(It is always well to be well informed)

Clara (pointing to the Umpires): "Who are the two men in billycock hats and white coats?"

Matilda: "Oh, don't you know? Those are the headmasters of Eton and Harrow!"

Towards the athletic woman Punch was, on the whole, more benevolent. In 1883 he pays graceful homage to a woman with the engaging name of Jessie Ace who had saved a man from drowning. In the same year young ladies are gently chaffed for beginning to affect a knowledge of the technicalities of pastime and sport. But if Punch is to be believed, it was still sketchy. Rugby and Association football are mixed up with cricket, and the two charming girls at the Eton and Harrow match at Lord's mistake the two umpires for the two headmasters.
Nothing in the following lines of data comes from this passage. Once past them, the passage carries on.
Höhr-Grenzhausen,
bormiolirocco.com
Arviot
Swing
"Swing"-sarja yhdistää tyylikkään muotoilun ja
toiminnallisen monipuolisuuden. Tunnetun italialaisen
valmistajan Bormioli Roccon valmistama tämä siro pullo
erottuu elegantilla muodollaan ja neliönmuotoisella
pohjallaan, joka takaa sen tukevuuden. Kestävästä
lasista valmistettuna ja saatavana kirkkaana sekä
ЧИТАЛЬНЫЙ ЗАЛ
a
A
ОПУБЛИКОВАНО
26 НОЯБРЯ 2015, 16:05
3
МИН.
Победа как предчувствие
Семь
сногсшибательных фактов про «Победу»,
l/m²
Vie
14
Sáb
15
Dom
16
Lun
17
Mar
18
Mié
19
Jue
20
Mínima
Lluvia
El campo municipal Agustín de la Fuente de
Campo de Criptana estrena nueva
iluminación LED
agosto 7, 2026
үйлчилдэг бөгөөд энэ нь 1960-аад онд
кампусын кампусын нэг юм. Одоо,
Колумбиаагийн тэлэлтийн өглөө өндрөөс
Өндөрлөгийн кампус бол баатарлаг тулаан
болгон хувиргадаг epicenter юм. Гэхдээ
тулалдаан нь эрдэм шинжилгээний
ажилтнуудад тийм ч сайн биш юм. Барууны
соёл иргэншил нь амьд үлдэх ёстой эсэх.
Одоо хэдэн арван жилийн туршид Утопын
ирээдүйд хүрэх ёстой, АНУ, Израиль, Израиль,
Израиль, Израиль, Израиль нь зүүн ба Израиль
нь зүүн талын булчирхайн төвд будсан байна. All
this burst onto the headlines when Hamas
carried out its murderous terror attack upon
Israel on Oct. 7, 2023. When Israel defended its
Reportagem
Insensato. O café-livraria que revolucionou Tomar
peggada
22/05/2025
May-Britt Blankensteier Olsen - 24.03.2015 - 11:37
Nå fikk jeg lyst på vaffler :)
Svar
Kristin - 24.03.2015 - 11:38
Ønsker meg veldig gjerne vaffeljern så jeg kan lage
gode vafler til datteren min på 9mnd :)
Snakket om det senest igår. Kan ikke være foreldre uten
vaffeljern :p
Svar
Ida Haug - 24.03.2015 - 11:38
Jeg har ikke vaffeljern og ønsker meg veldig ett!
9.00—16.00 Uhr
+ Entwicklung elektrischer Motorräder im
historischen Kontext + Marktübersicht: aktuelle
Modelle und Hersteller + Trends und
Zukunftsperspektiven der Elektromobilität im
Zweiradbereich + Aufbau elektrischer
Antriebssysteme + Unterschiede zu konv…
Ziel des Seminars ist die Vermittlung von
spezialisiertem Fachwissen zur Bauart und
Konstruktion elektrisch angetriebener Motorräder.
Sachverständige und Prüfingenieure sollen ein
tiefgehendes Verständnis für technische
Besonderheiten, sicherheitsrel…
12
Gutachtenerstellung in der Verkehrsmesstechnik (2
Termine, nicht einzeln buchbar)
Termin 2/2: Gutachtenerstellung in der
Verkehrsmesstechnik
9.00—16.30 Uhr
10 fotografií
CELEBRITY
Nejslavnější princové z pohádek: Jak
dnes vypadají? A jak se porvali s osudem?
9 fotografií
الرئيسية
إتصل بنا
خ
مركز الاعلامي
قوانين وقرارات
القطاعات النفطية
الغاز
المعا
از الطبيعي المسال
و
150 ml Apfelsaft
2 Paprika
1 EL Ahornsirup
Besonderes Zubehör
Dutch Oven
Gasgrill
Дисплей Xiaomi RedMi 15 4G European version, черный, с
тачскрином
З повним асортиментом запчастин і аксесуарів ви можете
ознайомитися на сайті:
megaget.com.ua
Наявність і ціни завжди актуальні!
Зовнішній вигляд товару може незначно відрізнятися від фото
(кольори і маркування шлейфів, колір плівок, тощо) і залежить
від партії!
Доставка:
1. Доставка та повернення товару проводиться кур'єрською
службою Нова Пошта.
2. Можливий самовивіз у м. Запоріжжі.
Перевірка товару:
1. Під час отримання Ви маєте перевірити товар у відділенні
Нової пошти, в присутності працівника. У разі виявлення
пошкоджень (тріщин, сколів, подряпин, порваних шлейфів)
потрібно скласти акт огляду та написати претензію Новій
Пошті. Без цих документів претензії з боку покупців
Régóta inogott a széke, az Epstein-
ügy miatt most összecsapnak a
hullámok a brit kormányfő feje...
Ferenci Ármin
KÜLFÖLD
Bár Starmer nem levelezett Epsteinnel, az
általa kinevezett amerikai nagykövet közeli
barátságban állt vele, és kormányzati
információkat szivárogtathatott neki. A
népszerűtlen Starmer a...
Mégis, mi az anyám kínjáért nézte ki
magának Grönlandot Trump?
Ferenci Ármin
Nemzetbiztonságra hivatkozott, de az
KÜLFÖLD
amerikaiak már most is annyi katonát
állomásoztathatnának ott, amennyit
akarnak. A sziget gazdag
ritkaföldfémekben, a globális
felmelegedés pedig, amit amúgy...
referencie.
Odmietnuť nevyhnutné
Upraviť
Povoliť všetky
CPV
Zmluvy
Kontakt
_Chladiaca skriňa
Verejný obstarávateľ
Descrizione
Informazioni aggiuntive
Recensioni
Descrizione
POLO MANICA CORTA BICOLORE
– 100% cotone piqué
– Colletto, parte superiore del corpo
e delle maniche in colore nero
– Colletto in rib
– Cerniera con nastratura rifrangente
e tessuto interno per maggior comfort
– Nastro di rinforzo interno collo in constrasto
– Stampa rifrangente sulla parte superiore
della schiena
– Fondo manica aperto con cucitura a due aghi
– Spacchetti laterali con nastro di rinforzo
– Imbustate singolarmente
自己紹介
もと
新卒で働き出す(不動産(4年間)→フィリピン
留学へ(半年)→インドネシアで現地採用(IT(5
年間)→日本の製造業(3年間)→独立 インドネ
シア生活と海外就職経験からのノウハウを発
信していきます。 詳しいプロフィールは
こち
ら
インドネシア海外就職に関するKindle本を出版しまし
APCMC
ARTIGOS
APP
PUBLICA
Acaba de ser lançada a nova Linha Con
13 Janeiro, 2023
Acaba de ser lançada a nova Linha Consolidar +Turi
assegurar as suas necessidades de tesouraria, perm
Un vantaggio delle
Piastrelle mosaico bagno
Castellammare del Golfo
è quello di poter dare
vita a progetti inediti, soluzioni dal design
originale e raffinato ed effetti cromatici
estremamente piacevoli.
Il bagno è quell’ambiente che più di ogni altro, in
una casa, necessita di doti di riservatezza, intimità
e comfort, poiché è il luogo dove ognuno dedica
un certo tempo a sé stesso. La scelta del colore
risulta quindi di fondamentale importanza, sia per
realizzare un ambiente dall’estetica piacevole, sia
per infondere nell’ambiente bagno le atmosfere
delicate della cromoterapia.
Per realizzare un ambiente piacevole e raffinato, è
The slightly more serious view taken in 1884, when several cricket matches were played by women, is noted elsewhere. Fencing and boxing for women, under male instructors, French and British, are depicted by Du Maurier as "the last new fad" in 1886. The former, at any rate, came to stay and deserved to. Ladies had long figured in lawn tennis tournaments, but in his "Caution to Championesses" in 1887, Punch displayed some misgiving as to the development of this competition. Nor did he approve of the novelty of women riding astride in 1890, begging them to do anything but that, and rewriting the old nursery rhyme for these new Amazons:—

Ride a cock-horse,

To Banbury Cross

To see a young lady

A-straddle o' course!

The Almanack for the same year gives four types of model middle-class wives. The French keeps her husband's accounts; the German is the Hausfrau and cook; the American is an intellectual; the English plays lawn tennis. The "Manly Maiden" (No. XXII in Punch's "Modern Types") described in December, 1890, is less closely observed and far less interesting than Punch's "Model Fast Lady" of forty years earlier. The sketch is a rather cruel caricature of the persevering but inefficient sportswoman who is always in the way, and is destined to "develop from a would-be hard-riding maiden into a genuinely hard-featured old maid." In agreeable contrast to this acid study is Punch's homage to the exploits of a Guernsey rifle-woman, Miss Leale, at Bisley in 1891, and his welcome to Mrs. Sheldon, the American traveller, on her return from her travels in Africa, in which he suggests that in time to come Stanley may be known as "the male Mrs. Sheldon." The exaggeration may be ironical, but the irony is so well veiled as to be almost imperceptible. In the years that were to come the achievements of Mary Kingsley and Gertrude Bell were beyond the reach of the most subtle disparagement.